Basket willow, common osier (Eng), mimbrera, mimbre (Spa); vimenera, salze viminal (Cat); illuncia, zume jatorra (Baq); mimbreira, vimieira (Glg); vimieiro, vimieriro-ordinário (Por).
“Justice comes to be like a basket. Human nature arrives at goodness and justice in a similar way to the way a flexible wicker basket is made.”
'The four books', Confucius
Shrub or small tree up to 10 m tall. The young branches are very long, thin and flexible. At first they are hairy but become smooth, and are greenish, yellowish, greyish or chestnut in colour. It is similar to S. triandra, but is more vigorous. The leaves are simple, deciduous, alternate and very narrow. They are 10 cm long, 1 cm wide, linear or linear-lanceolate and finish in an elongated tip. Their margin is entire or has scattered teeth, and is sometimes wavy. The upper side is a dirty green colour and smooth, and the underside is a little hairy and shiny, with a very well-defined midrib. The flowers are borne on long filaments known as catkins. The fruits are capsules that open when ripe to release seeds wrapped in a cottony material that helps them be dispersed by the wind.

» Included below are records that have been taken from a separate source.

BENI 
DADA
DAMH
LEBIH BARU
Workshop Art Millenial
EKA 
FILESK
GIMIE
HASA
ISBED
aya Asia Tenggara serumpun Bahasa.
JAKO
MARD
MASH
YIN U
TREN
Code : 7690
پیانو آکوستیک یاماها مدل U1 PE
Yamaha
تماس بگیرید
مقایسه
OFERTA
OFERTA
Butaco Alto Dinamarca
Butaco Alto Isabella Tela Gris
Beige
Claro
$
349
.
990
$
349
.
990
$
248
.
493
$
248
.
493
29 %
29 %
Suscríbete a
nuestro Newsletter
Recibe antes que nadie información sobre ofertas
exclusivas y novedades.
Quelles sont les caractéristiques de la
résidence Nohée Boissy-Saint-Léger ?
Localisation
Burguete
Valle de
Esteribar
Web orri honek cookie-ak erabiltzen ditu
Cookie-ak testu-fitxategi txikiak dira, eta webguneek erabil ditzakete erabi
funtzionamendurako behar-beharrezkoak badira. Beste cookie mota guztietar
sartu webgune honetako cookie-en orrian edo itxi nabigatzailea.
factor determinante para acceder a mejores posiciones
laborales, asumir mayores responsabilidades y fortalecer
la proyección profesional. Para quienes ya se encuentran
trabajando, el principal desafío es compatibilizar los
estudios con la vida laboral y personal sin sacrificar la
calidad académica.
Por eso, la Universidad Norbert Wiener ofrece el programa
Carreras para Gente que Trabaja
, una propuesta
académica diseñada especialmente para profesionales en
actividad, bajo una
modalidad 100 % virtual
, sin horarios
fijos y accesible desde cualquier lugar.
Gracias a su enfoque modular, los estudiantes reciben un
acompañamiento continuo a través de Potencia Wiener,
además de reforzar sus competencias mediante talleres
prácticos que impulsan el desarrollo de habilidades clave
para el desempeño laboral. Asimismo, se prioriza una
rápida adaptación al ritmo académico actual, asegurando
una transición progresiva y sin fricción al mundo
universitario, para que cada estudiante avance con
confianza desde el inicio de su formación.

This species is frequently cultivated, something that favours it becoming established in the wild, and it is found naturalised in humid and churned up soils, next to cultivated meadows and orchards. It grows from sea level up to approximately 900 m.
The natural range of this species includes much of Europe and Asia, but is not native to the Iberian Peninsula and Balearic Islands where it has been introduced as a crop plant and has naturalised in many places.